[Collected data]
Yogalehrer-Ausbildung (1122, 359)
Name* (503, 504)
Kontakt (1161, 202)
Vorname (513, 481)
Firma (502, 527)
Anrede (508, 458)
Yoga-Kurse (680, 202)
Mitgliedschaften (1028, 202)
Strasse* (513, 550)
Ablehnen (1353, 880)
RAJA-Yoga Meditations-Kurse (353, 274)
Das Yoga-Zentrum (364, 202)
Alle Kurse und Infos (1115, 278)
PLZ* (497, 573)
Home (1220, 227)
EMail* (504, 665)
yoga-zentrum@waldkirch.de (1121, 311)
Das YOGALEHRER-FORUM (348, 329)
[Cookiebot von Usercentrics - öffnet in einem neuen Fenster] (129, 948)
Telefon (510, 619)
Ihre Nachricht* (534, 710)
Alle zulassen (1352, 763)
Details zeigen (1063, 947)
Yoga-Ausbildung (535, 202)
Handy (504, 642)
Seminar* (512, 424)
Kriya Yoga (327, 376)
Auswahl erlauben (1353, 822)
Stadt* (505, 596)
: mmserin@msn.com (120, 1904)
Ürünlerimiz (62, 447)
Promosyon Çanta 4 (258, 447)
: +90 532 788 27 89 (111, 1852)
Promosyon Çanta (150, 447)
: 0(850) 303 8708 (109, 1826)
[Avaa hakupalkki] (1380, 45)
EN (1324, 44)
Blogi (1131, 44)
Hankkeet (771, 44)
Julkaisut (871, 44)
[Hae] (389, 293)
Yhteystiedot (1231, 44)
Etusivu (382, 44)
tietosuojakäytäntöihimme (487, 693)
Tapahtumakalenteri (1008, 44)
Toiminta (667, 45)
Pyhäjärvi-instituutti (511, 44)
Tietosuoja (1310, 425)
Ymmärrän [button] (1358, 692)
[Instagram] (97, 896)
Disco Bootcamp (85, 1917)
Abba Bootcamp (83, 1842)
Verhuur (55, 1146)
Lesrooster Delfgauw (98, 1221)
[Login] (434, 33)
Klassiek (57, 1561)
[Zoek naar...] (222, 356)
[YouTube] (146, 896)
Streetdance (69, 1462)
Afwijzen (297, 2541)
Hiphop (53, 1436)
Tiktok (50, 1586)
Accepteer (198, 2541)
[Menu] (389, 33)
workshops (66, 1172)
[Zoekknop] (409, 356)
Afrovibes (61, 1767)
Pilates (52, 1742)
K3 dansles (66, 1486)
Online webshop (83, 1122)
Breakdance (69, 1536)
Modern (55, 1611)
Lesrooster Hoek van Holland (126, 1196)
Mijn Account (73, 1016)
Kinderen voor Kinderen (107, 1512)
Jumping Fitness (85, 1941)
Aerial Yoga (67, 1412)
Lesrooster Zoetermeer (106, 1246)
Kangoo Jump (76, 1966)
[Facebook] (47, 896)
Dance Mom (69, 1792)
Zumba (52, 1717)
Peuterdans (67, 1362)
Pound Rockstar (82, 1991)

- Exercise
Return exactly what appears above, from the first line of the entries to the line with "Alle Kurse und Infos (1115, 278)", inclusive.

- Output for this task
Yogalehrer-Ausbildung (1122, 359)
Name* (503, 504)
Kontakt (1161, 202)
Vorname (513, 481)
Firma (502, 527)
Anrede (508, 458)
Yoga-Kurse (680, 202)
Mitgliedschaften (1028, 202)
Strasse* (513, 550)
Ablehnen (1353, 880)
RAJA-Yoga Meditations-Kurse (353, 274)
Das Yoga-Zentrum (364, 202)
Alle Kurse und Infos (1115, 278)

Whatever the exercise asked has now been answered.